KELSEY: But they weren't able to do any of their Christmas shopping because, you know, life had been turned upside down for everybody. For teddy bears, we really hadn't started sorting them. We were just piling up. His son was actually able to climb the pile of teddy bears and grab onto the roof rafters.

DUNAVIN: And there were also all those roadside memorials that had sprung up all over town. The town had to make a difficult decision about those, too.

PAT LLODRA: What do you do with the hundreds of thousands of things that are on your street corners, the signs and the teddy bears and the flowers and the vases and the artwork? That has to be dealt with.

DUNAVIN: That's Pat Llodra. She was Newtown's first selectman, the town's top elected official. This was December, and the weather was taking a turn.

LLODRA: We didn't want it to just start looking awful as a very sad reminder. We wanted the beauty of it to be sustained and remain in people's minds. But we knew with - you know, we had snow and rain. We had all that weather stuff. We needed to deal with the reality of that stuff.

DUNAVIN: Right around Christmas, Llodra asked the world to please stop sending gifts, and then she announced many of them would be turned into what she called sacred soil to be used in a future memorial to the tragedy. Essentially, they'd be cremated, including the roadside memorials. A few nights after Christmas, officials drove around town to gather them up.

HURLEY: All of these items, the candles, the cards, the animals, anything that was out there in the snow. In some cases, we had to literally dig the items out of the snow.

DUNAVIN: Public works director Fred Hurley says it was mostly a quiet night, until one woman saw them taking down a banner.

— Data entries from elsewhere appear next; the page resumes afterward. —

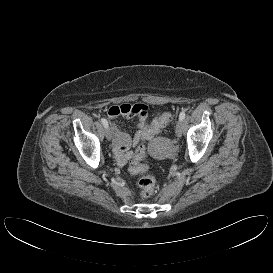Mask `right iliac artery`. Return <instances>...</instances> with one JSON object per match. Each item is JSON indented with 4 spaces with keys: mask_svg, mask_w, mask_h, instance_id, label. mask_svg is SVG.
<instances>
[{
    "mask_svg": "<svg viewBox=\"0 0 273 273\" xmlns=\"http://www.w3.org/2000/svg\"><path fill=\"white\" fill-rule=\"evenodd\" d=\"M101 122H102V124L104 125L105 128L108 126V122H107V120L105 118H102Z\"/></svg>",
    "mask_w": 273,
    "mask_h": 273,
    "instance_id": "right-iliac-artery-1",
    "label": "right iliac artery"
}]
</instances>
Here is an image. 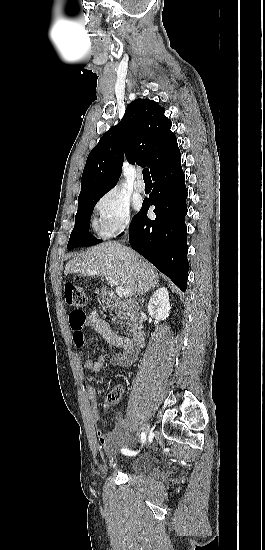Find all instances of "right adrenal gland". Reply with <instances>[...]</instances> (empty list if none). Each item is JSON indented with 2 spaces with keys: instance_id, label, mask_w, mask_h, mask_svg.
<instances>
[{
  "instance_id": "obj_1",
  "label": "right adrenal gland",
  "mask_w": 265,
  "mask_h": 550,
  "mask_svg": "<svg viewBox=\"0 0 265 550\" xmlns=\"http://www.w3.org/2000/svg\"><path fill=\"white\" fill-rule=\"evenodd\" d=\"M155 287H159V284H158V283H156ZM153 288H154V287H153ZM141 298H142V296H141ZM142 299H143V298H142Z\"/></svg>"
}]
</instances>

HURLEY: And she got very emotional about it, that you can't take my banner and throw it away. And we explained again what, ultimately, we were going to do, that we were going to take all of these memorial items. They were going to be cremated, and they were going to go in forever to the memorial. And that put her mind at peace.

DUNAVIN: They eventually took many of the leftover gifts to an industrial disposal facility. Yolie Moreno was there, the volunteer who helped document many of the cards and letters. We watched footage of the burn together.

MORENO: Here's, like, teddy bears and flags, and I can see my boxes of letters. You become really familiar with a lot of it. It's very surreal. It was surreal then and even more surreal now that I'm looking at it. Like - and you look through this window, and you can see it burning, and then it comes out into a box.

DUNAVIN: What remained was a gray sandy powder, what they call the sacred soil. Fred Hurley shows me a sample.

HURLEY: There's not a lot to describe about it. It's not like there's a lot of elegant colors, but it just really looks like a gray sand, which is what's left over after the cremation. And that's metals and cards and teddy bears and snowflakes all together.

DUNAVIN: The sacred soil waited years to become a prominent part of Newtown's memorial until the memorial opened last month. It's on a bucolic site, the home of a former boys' club. It's down the road from Sandy Hook Elementary School, which was torn down and rebuilt in 2016, a round pool of water encircled by 26 flat slabs, each bearing the name of someone who died, 20 children and six educators. In the center of the pond is a single tree. A mother and daughter from Sandy Hook placed a red rose on each slab shortly after the memorial opened.

KRISTINE METZGER: I actually can't believe it's been 10 years.

DUNAVIN: That's Kristine Metzger.

METZGER: We wanted to come visit it, even though it's hard. Even when we went to the Sandy Hook school when it was first built, the new one, it was heartbreaking, heartbreaking that something could happen like this in our town.

DUNAVIN: And the sacred soil? As you enter the grounds and walk down the path to the memorial, there's a stone box inscribed with words from President Barack Obama when he came to Newtown after the tragedy.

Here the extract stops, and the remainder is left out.